Structured page parsing data:
━━━━━━━━━━━━━━━━━━━━

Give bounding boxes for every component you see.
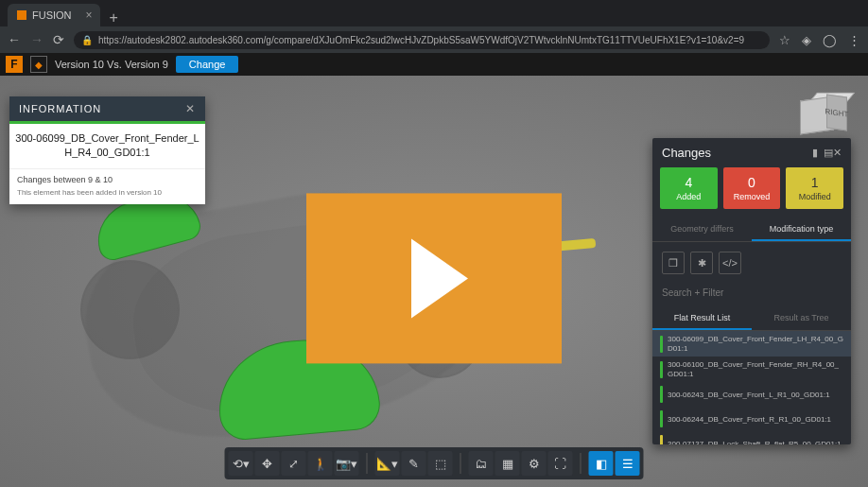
stat-removed[interactable]: 0 Removed	[723, 167, 781, 209]
browser-tab-bar: FUSION × +	[0, 0, 868, 26]
play-icon	[411, 238, 468, 318]
reload-button[interactable]: ⟳	[53, 32, 64, 47]
stat-modified[interactable]: 1 Modified	[786, 167, 843, 209]
viewport-3d[interactable]: RIGHT INFORMATION ✕ 300-06099_DB_Cover_F…	[0, 76, 868, 487]
tab-modification-type[interactable]: Modification type	[752, 218, 851, 241]
measure-tool[interactable]: 📐▾	[375, 451, 400, 476]
info-panel-title: INFORMATION	[19, 103, 101, 114]
address-bar: ← → ⟳ 🔒 https://autodesk2802.autodesk360…	[0, 26, 868, 53]
orbit-tool[interactable]: ⟲▾	[229, 451, 253, 476]
fusion-logo[interactable]: F	[6, 56, 23, 73]
result-item-label: 300-06099_DB_Cover_Front_Fender_LH_R4_00…	[668, 335, 843, 353]
version-compare-label: Version 10 Vs. Version 9	[55, 59, 168, 70]
walk-tool[interactable]: 🚶	[308, 451, 333, 476]
section-tool[interactable]: ✎	[402, 451, 426, 476]
zoom-tool[interactable]: ⤢	[282, 451, 306, 476]
result-item-label: 300-07137_DB_Lock_Shaft_R_flat_R5_00_GD0…	[668, 440, 843, 444]
star-icon[interactable]: ☆	[779, 33, 790, 47]
status-chip	[660, 336, 663, 353]
menu-icon[interactable]: ⋮	[848, 33, 860, 47]
lock-icon: 🔒	[81, 35, 93, 45]
model-browser-tool[interactable]: 🗂	[469, 451, 494, 476]
profile-icon[interactable]: ◯	[823, 33, 837, 47]
compare-tool-a[interactable]: ◧	[589, 451, 614, 476]
viewer-toolbar: ⟲▾ ✥ ⤢ 🚶 📷▾ 📐▾ ✎ ⬚ 🗂 ▦ ⚙ ⛶ ◧ ☰	[225, 447, 644, 479]
fusion-favicon	[17, 10, 26, 20]
info-element-name: 300-06099_DB_Cover_Front_Fender_LH_R4_00…	[9, 124, 205, 169]
result-item-label: 300-06244_DB_Cover_Front_R_R1_00_GD01:1	[668, 415, 843, 425]
tab-flat-result[interactable]: Flat Result List	[652, 307, 752, 330]
camera-tool[interactable]: 📷▾	[335, 451, 359, 476]
back-button[interactable]: ←	[8, 32, 21, 47]
close-icon[interactable]: ✕	[185, 102, 196, 115]
explode-icon[interactable]: ✱	[690, 252, 713, 274]
information-panel: INFORMATION ✕ 300-06099_DB_Cover_Front_F…	[9, 96, 205, 204]
explode-tool[interactable]: ⬚	[428, 451, 453, 476]
info-subtitle: Changes between 9 & 10	[9, 169, 205, 186]
pan-tool[interactable]: ✥	[255, 451, 280, 476]
tab-title: FUSION	[32, 9, 72, 21]
extensions-icon[interactable]: ◈	[802, 33, 811, 47]
result-item[interactable]: 300-07137_DB_Lock_Shaft_R_flat_R5_00_GD0…	[652, 431, 851, 444]
search-filter-input[interactable]: Search + Filter	[662, 287, 723, 298]
viewcube[interactable]: RIGHT	[800, 87, 851, 138]
result-item[interactable]: 300-06100_DB_Cover_Front_Fender_RH_R4_00…	[652, 357, 851, 382]
result-item-label: 300-06100_DB_Cover_Front_Fender_RH_R4_00…	[668, 360, 843, 378]
tab-geometry-differs[interactable]: Geometry differs	[652, 218, 752, 241]
result-item[interactable]: 300-06099_DB_Cover_Front_Fender_LH_R4_00…	[652, 331, 851, 357]
compare-tool-b[interactable]: ☰	[616, 451, 640, 476]
result-item[interactable]: 300-06244_DB_Cover_Front_R_R1_00_GD01:1	[652, 407, 851, 431]
close-tab-icon[interactable]: ×	[86, 9, 93, 22]
forward-button[interactable]: →	[30, 32, 43, 47]
status-chip	[660, 361, 663, 378]
browser-tab[interactable]: FUSION ×	[8, 4, 100, 26]
app-secondary-icon[interactable]: ◆	[30, 56, 47, 73]
app-header: F ◆ Version 10 Vs. Version 9 Change	[0, 53, 868, 76]
new-tab-button[interactable]: +	[100, 9, 128, 26]
result-item-label: 300-06243_DB_Cover_Front_L_R1_00_GD01:1	[668, 391, 843, 400]
change-button[interactable]: Change	[176, 56, 239, 73]
video-play-overlay[interactable]	[306, 193, 562, 363]
url-text: https://autodesk2802.autodesk360.com/g/c…	[98, 35, 744, 45]
status-chip	[660, 410, 663, 427]
fullscreen-tool[interactable]: ⛶	[548, 451, 573, 476]
cube-view-icon[interactable]: ❒	[662, 252, 685, 274]
changes-title: Changes	[662, 146, 711, 160]
stat-added[interactable]: 4 Added	[660, 167, 718, 209]
result-list: 300-06099_DB_Cover_Front_Fender_LH_R4_00…	[652, 331, 851, 444]
info-note: This element has been added in version 1…	[9, 186, 205, 204]
status-chip	[660, 386, 663, 403]
status-chip	[660, 435, 663, 444]
url-field[interactable]: 🔒 https://autodesk2802.autodesk360.com/g…	[74, 31, 770, 49]
settings-tool[interactable]: ⚙	[522, 451, 547, 476]
changes-panel: Changes ▮ ▤✕ 4 Added 0 Removed 1 Modifie…	[652, 138, 851, 444]
result-item[interactable]: 300-06243_DB_Cover_Front_L_R1_00_GD01:1	[652, 382, 851, 407]
tab-result-tree[interactable]: Result as Tree	[752, 307, 851, 330]
mic-icon[interactable]: ▮	[812, 147, 818, 159]
code-icon[interactable]: </>	[719, 252, 741, 274]
properties-tool[interactable]: ▦	[495, 451, 520, 476]
collapse-icon[interactable]: ▤✕	[824, 147, 842, 159]
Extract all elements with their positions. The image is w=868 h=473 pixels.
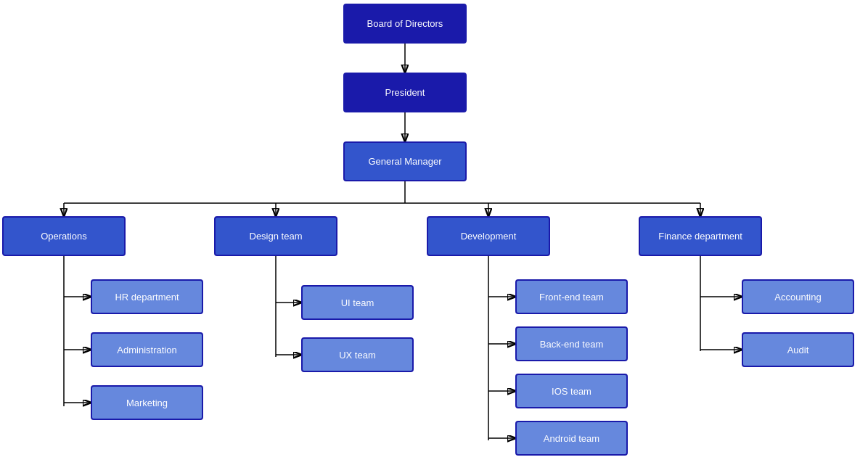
hr-label: HR department — [115, 292, 179, 303]
frontend-label: Front-end team — [539, 292, 604, 303]
hr-node: HR department — [91, 279, 203, 314]
operations-label: Operations — [41, 231, 87, 242]
android-node: Android team — [515, 421, 628, 456]
backend-label: Back-end team — [540, 339, 603, 350]
accounting-label: Accounting — [774, 292, 821, 303]
ios-label: IOS team — [552, 386, 591, 397]
marketing-label: Marketing — [126, 398, 168, 408]
finance-node: Finance department — [639, 216, 762, 256]
backend-node: Back-end team — [515, 326, 628, 361]
finance-label: Finance department — [658, 231, 742, 242]
board-of-directors-node: Board of Directors — [343, 4, 467, 44]
operations-node: Operations — [2, 216, 126, 256]
ui-label: UI team — [341, 297, 374, 308]
admin-node: Administration — [91, 332, 203, 367]
ux-node: UX team — [301, 337, 414, 372]
admin-label: Administration — [117, 345, 176, 355]
development-label: Development — [461, 231, 517, 242]
frontend-node: Front-end team — [515, 279, 628, 314]
development-node: Development — [427, 216, 550, 256]
design-label: Design team — [250, 231, 303, 242]
ios-node: IOS team — [515, 374, 628, 408]
android-label: Android team — [544, 433, 599, 444]
president-node: President — [343, 73, 467, 112]
audit-node: Audit — [742, 332, 854, 367]
marketing-node: Marketing — [91, 385, 203, 420]
ui-node: UI team — [301, 285, 414, 320]
accounting-node: Accounting — [742, 279, 854, 314]
audit-label: Audit — [787, 345, 809, 355]
ux-label: UX team — [339, 350, 376, 361]
design-team-node: Design team — [214, 216, 337, 256]
gm-label: General Manager — [368, 156, 441, 167]
org-chart: Board of Directors President General Man… — [0, 0, 868, 473]
board-label: Board of Directors — [367, 18, 443, 29]
president-label: President — [385, 87, 425, 98]
general-manager-node: General Manager — [343, 141, 467, 181]
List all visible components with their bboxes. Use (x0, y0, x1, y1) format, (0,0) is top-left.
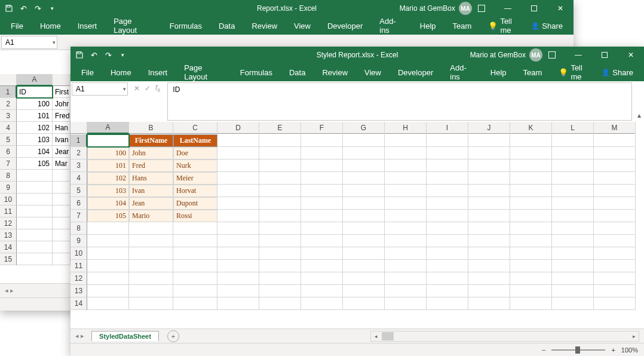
cell-A6[interactable]: 104 (17, 146, 53, 158)
empty-cell[interactable] (385, 210, 427, 222)
empty-cell[interactable] (468, 159, 510, 172)
empty-cell[interactable] (510, 222, 552, 235)
empty-cell[interactable] (468, 260, 510, 272)
menu-view[interactable]: View (356, 63, 390, 81)
empty-cell[interactable] (594, 247, 636, 260)
data-cell[interactable]: Fred (129, 159, 173, 172)
fx-icon[interactable]: fx (155, 84, 160, 93)
empty-cell[interactable] (217, 172, 259, 185)
empty-cell[interactable] (217, 222, 259, 235)
empty-cell[interactable] (301, 222, 343, 235)
data-cell[interactable]: 102 (87, 172, 129, 185)
empty-cell[interactable] (87, 285, 129, 297)
row-header[interactable]: 5 (70, 185, 87, 197)
cell-A5[interactable]: 103 (17, 134, 53, 146)
empty-cell[interactable] (301, 172, 343, 185)
empty-cell[interactable] (427, 285, 468, 297)
empty-cell[interactable] (87, 247, 129, 260)
empty-cell[interactable] (385, 272, 427, 285)
row-header[interactable]: 8 (70, 222, 87, 235)
row-header[interactable]: 14 (70, 297, 87, 310)
redo-icon[interactable]: ↷ (103, 50, 114, 60)
tell-me-button[interactable]: 💡Tell me (480, 17, 523, 35)
empty-cell[interactable] (510, 172, 552, 185)
empty-cell[interactable] (552, 222, 594, 235)
row-header[interactable]: 8 (0, 170, 17, 182)
sheet-nav[interactable]: ◂ ▸ (5, 287, 14, 294)
col-header-A[interactable]: A (17, 74, 53, 86)
empty-cell[interactable] (343, 285, 385, 297)
row-header[interactable]: 4 (70, 172, 87, 185)
row-header[interactable]: 12 (0, 217, 17, 229)
empty-cell[interactable] (217, 272, 259, 285)
empty-cell[interactable] (552, 285, 594, 297)
empty-cell[interactable] (594, 297, 636, 310)
row-header[interactable]: 9 (70, 235, 87, 247)
empty-cell[interactable] (217, 247, 259, 260)
enter-icon[interactable]: ✓ (145, 84, 151, 93)
cell-B3[interactable]: Fred (53, 110, 70, 122)
empty-cell[interactable] (217, 147, 259, 159)
row-header[interactable]: 6 (0, 146, 17, 158)
user-account[interactable]: Mario at GemBox MA (470, 48, 542, 62)
cancel-icon[interactable]: ✕ (134, 84, 140, 93)
empty-cell[interactable] (385, 285, 427, 297)
cell-A2[interactable]: 100 (17, 98, 53, 110)
empty-cell[interactable] (468, 197, 510, 210)
empty-cell[interactable] (427, 247, 468, 260)
qat-dropdown-icon[interactable]: ▾ (117, 50, 128, 60)
empty-cell[interactable] (510, 285, 552, 297)
empty-cell[interactable] (427, 185, 468, 197)
empty-cell[interactable] (427, 222, 468, 235)
cell-A1[interactable]: ID (17, 86, 53, 98)
row-header[interactable]: 5 (0, 134, 17, 146)
row-header[interactable]: 10 (0, 194, 17, 205)
menu-formulas[interactable]: Formulas (232, 63, 281, 81)
data-cell[interactable]: 105 (87, 210, 129, 222)
empty-cell[interactable] (594, 272, 636, 285)
menu-file[interactable]: File (73, 63, 102, 81)
empty-cell[interactable] (259, 172, 301, 185)
empty-cell[interactable] (510, 159, 552, 172)
empty-cell[interactable] (217, 159, 259, 172)
row-header[interactable]: 14 (0, 241, 17, 253)
cell-B7[interactable]: Mar (53, 158, 70, 170)
row-header[interactable]: 7 (70, 210, 87, 222)
empty-cell[interactable] (173, 222, 217, 235)
col-header[interactable]: K (510, 122, 552, 134)
menu-add-ins[interactable]: Add-ins (371, 17, 412, 35)
empty-cell[interactable] (217, 185, 259, 197)
empty-cell[interactable] (594, 222, 636, 235)
col-header[interactable]: B (129, 122, 173, 134)
empty-cell[interactable] (259, 159, 301, 172)
row-header[interactable]: 13 (0, 229, 17, 241)
empty-cell[interactable] (259, 210, 301, 222)
empty-cell[interactable] (552, 297, 594, 310)
empty-cell[interactable] (468, 235, 510, 247)
data-cell[interactable]: 100 (87, 147, 129, 159)
empty-cell[interactable] (510, 210, 552, 222)
data-cell[interactable]: Doe (173, 147, 217, 159)
empty-cell[interactable] (217, 285, 259, 297)
menu-add-ins[interactable]: Add-ins (441, 63, 482, 81)
data-cell[interactable]: Nurk (173, 159, 217, 172)
formula-bar[interactable]: ID (167, 82, 632, 121)
empty-cell[interactable] (173, 285, 217, 297)
empty-cell[interactable] (259, 197, 301, 210)
empty-cell[interactable] (510, 147, 552, 159)
empty-cell[interactable] (385, 235, 427, 247)
name-box[interactable]: A1▾ (1, 36, 57, 49)
col-header[interactable]: E (259, 122, 301, 134)
row-header[interactable]: 1 (70, 134, 87, 147)
col-header[interactable]: I (427, 122, 468, 134)
row-header[interactable]: 7 (0, 158, 17, 170)
empty-cell[interactable] (301, 147, 343, 159)
col-header[interactable]: F (301, 122, 343, 134)
select-all-button[interactable] (70, 122, 87, 134)
close-button[interactable]: ✕ (618, 47, 644, 63)
data-cell[interactable]: Ivan (129, 185, 173, 197)
empty-cell[interactable] (129, 297, 173, 310)
data-cell[interactable]: 103 (87, 185, 129, 197)
empty-cell[interactable] (427, 272, 468, 285)
empty-cell[interactable] (385, 159, 427, 172)
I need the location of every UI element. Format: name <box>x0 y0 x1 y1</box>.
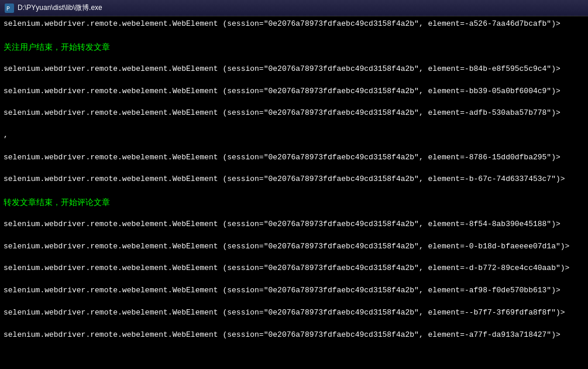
window: P D:\PYyuan\dist\lib\微博.exe selenium.web… <box>0 0 588 369</box>
svg-text:P: P <box>6 6 10 12</box>
title-bar: P D:\PYyuan\dist\lib\微博.exe <box>0 0 588 16</box>
title-bar-text: D:\PYyuan\dist\lib\微博.exe <box>18 3 102 13</box>
terminal-output: selenium.webdriver.remote.webelement.Web… <box>4 19 584 351</box>
terminal-window[interactable]: selenium.webdriver.remote.webelement.Web… <box>0 16 588 369</box>
app-icon: P <box>5 4 14 13</box>
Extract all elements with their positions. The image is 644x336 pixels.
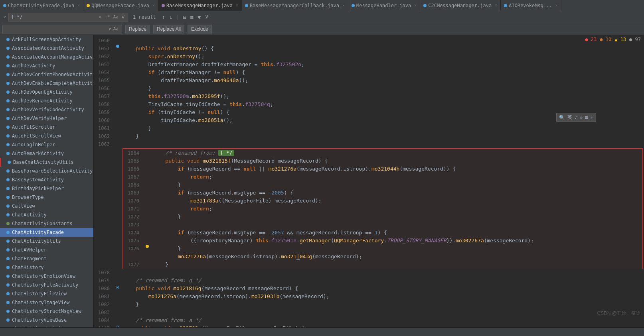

━━━━━━━━━━━━━━━━━━━━

● EXERCISE REQUIREMENTS: Would you copy every line of the entries that includes the word "President"?

● WRITTEN SOLUTION:
president-node: President — [343, 73, 467, 112]
org-chart: Board of Directors President General Man… — [0, 0, 868, 473]
president-label: President — [385, 87, 425, 98]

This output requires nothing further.